Vuelvo a escuchar la voz, la reconozco. Es la de mi hijo. Cruzo un
cuarto de manera atropellada y me encuentro con un estudio de
grabación. Mi hijo no está ahí. Hay mucha gente editando basura
porno. Mezclan sonido, música e imágenes sexuales. Dan la impresión
de estar robotizados en su trabajo. Nadie me mira ni le importa mi
permanencia en el lugar. Ponen subtítulos groseros y promociones con
gente que gime y eyacula. Ríen, fuman, hacen chistes sobre los
centímetros que mide el pene de uno de los actores. Miran la hora
permanentemente, como si no hubiera tiempo que perder en el
procesamiento del material. Terminan un video y comienzan otro que
parece el mismo. Tomas cortas o planos secuencias que rodean una cama
redonda donde varias mujeres le ponen una venda en la cara a un
hombre. El aire está contaminado por humo de tabaco. Resulta casi
irrespirable y comienzo a toser, buscando una salida. Me preocupa
encontrar a mi hijo. Bajo por una escalera que aparece al costado de
la isla de grabación y parece que estuviera descendiendo en
círculos. Llego a un piso donde hay un pasillo con muchas puertas.
Oigo risas, gritos, súplicas. No sé de qué puerta salen o si en
cada habitación pasan cosas diferentes. Voy caminando despacio pero
no me animo a abrir ninguna de esas puertas. Ya no escucho a mi hijo.
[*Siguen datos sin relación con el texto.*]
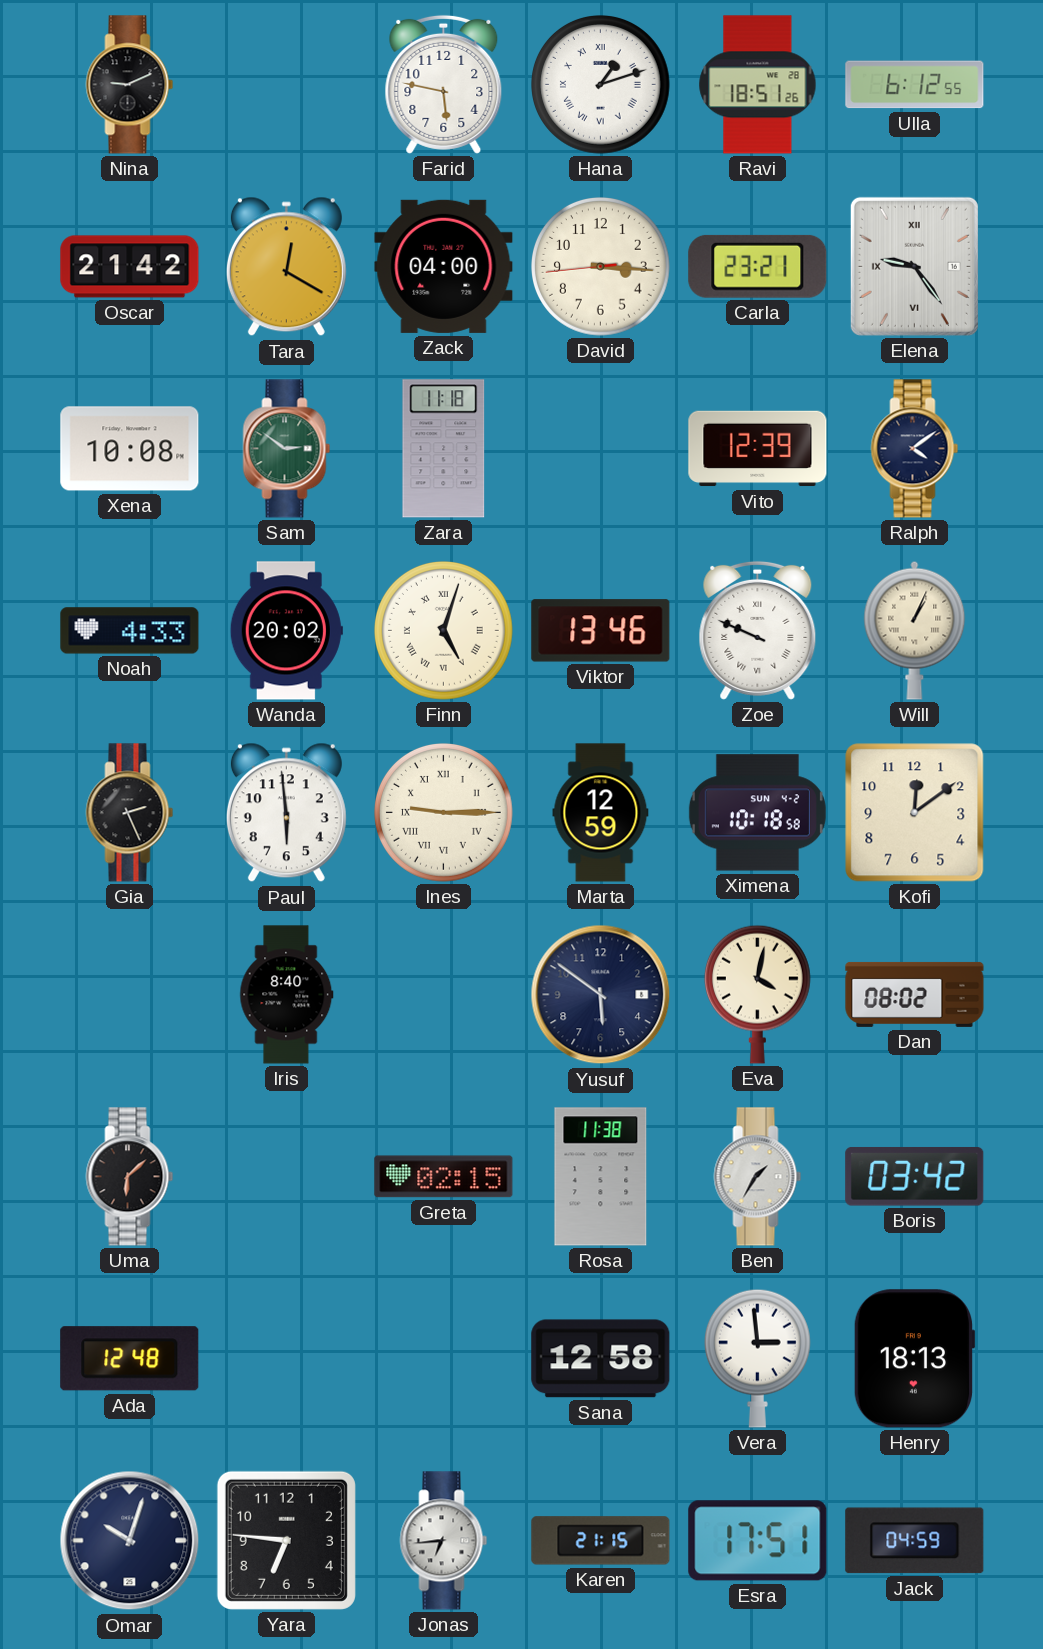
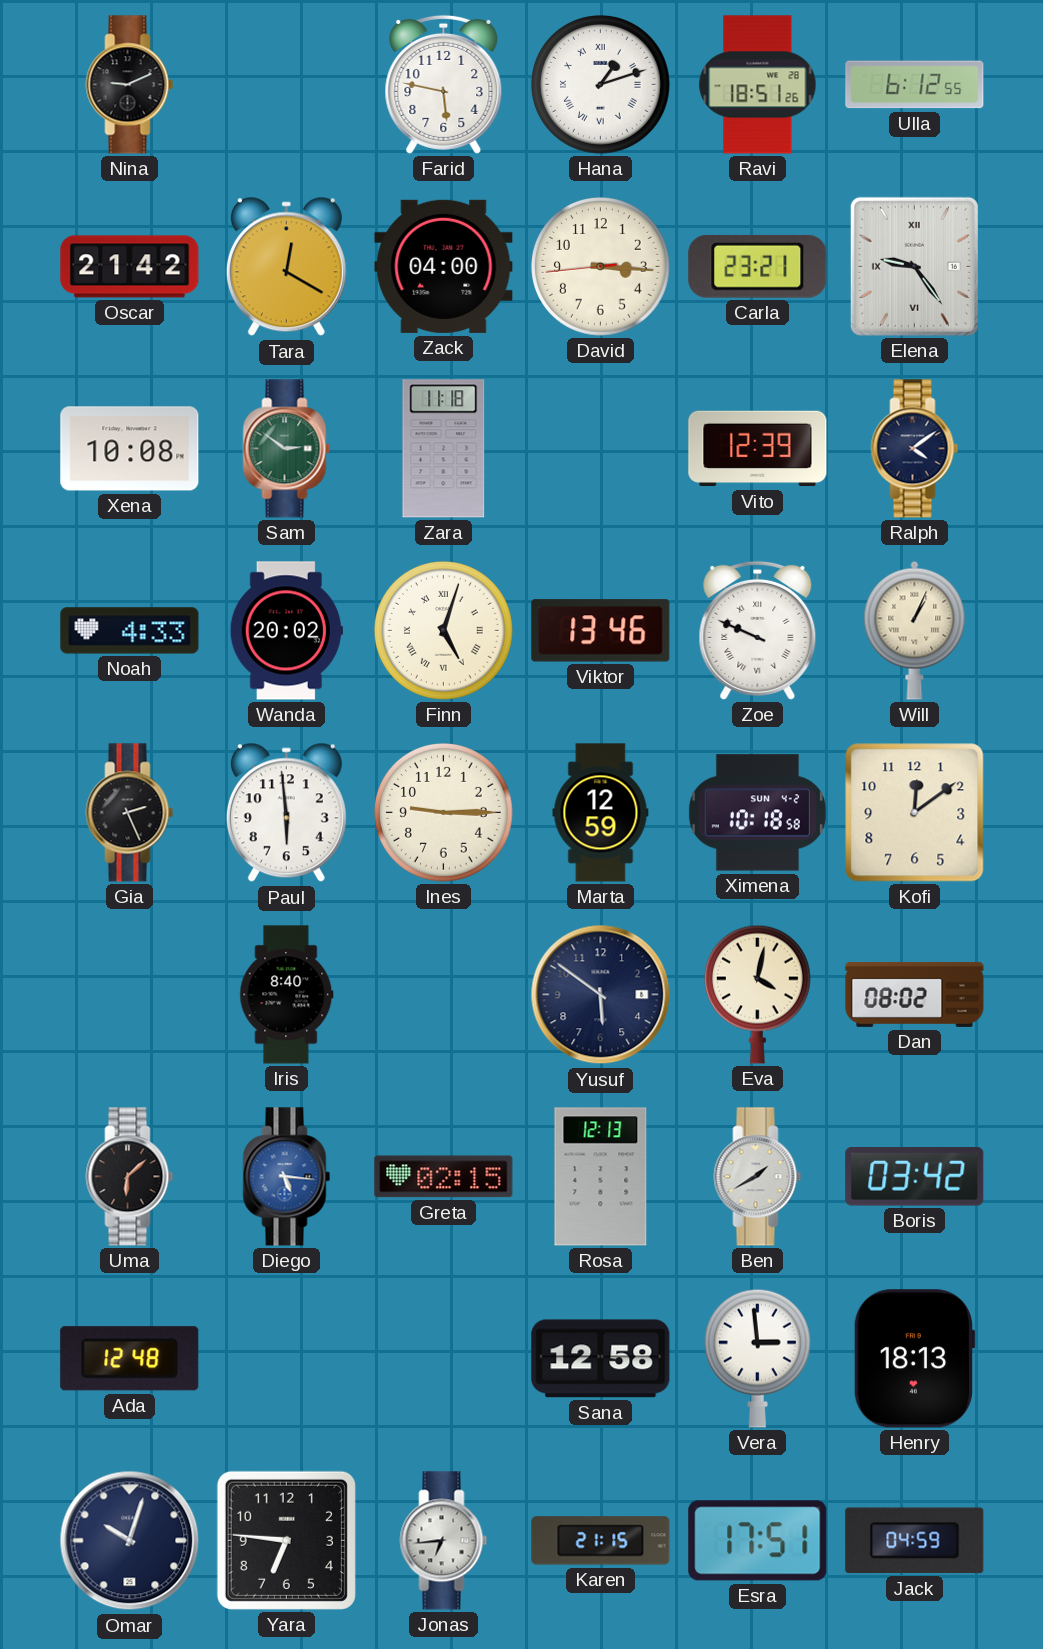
Ines numerals: Roman -> Arabic
Diego: none -> 5:16
Rosa: 11:38 -> 12:13
Ben: 1:35 -> 1:40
Su voz se ha perdido pero creo que me pedía ayuda. Sigo buscando y
llego al final del corredor. Hay un espacio abierto con rayos laser
verdes y azules que salen del techo. Veo un grupo de hombres y
mujeres danzando al compás frenético de la música electrónica. Yo
percibo todo casi en cámara lenta y distingo al vampiro que consume
al resto de los bailarines. Mientras se mueve de manera elegante,
muchas de las personas que están en el reciento se convierten en
ceniza y desaparecen. Al instante, quedan decenas de botellas de agua
mineral esparcidas por el piso. El monstruo sonríe y me guiña un
ojo. Sabe que no puedo hacer nada. Yo también comprendo que él
conoce el paradero de mi hijo. Me dirijo hacia él y le grito.
-¡¿Dónde está mi hijo?! – La voz me sale angustiada, ronca.
-Te
hubieras preocupado antes. -responde con indiferencia y sigue
danzando mientras cientos de jóvenes continúan ingresando a bailar
como androides frenéticos. La multitud me arrastra hacia los
costados y no logro acercarme nuevamente al vampiro. Las luces se
intensifican, el sonido aumenta y la atmósfera se hace irrespirable.
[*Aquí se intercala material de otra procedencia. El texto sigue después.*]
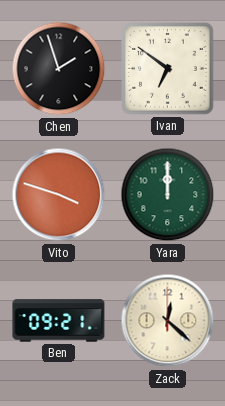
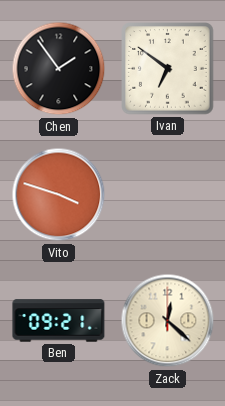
Chen: 1:57 -> 1:54
Yara: 12:00 -> none
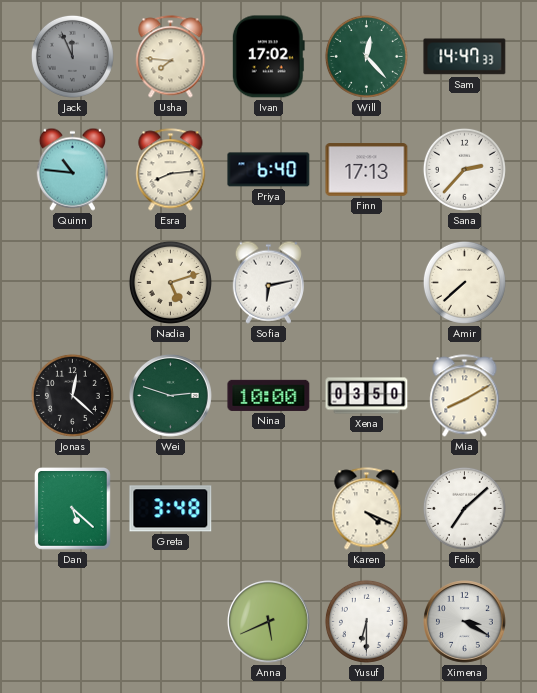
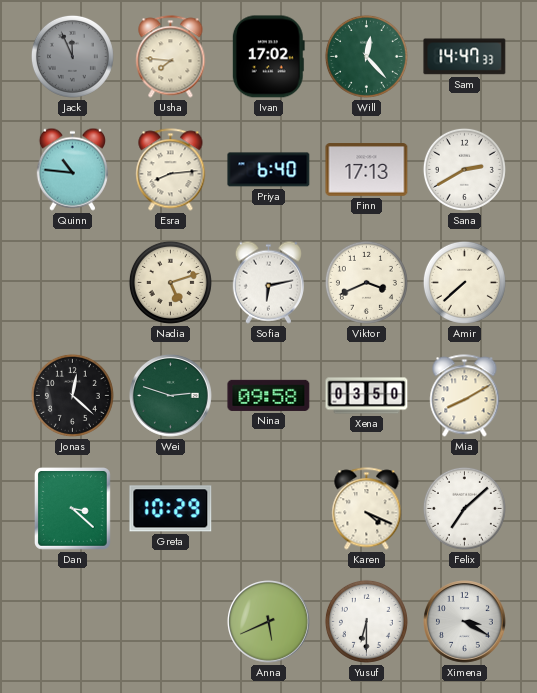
Sana: 2:37 -> 2:40
Viktor: none -> 3:41
Nina: 10:00 -> 09:58
Dan: 5:22 -> 3:22
Greta: 3:48 -> 10:29
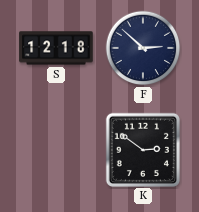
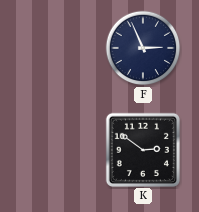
S: 12:18 -> none
F: 2:52 -> 2:56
Lo pierdo de vista. Empujo a todo el mundo y trato de distinguirlo
nuevamente. Imposible. Entonces veo que otras personas, otros padres,
también buscan a sus hijos en este remolino demencial. Me despierto.
Quiero volver. Necesito regresar. Cuando retorno al sueño, estoy en
otro lado. El ascensor me deja en el subsuelo. Subo a un ómnibus sin
saber a dónde me lleva. Está lloviendo y no se ve nada porque los
cristales están empañados. Me siento perdido y pregunto a unos
pasajeros sobre la dirección que toma el conductor. Se ríen y
contestan cualquier cosa. Divagan. No me toman en cuenta y parece no
importarles que camino recorremos. Al rato advierto que el ómnibus
no para en ningún lado. Hago señas para bajarme pero no aminoran la
marcha. Entonces comprendo que me estoy alejando del otro sueño. Me
doy cuenta que estoy definitivamente perdido. Voy en la dirección
contraria y vuelvo a despertarme. Con miedo, mucho miedo.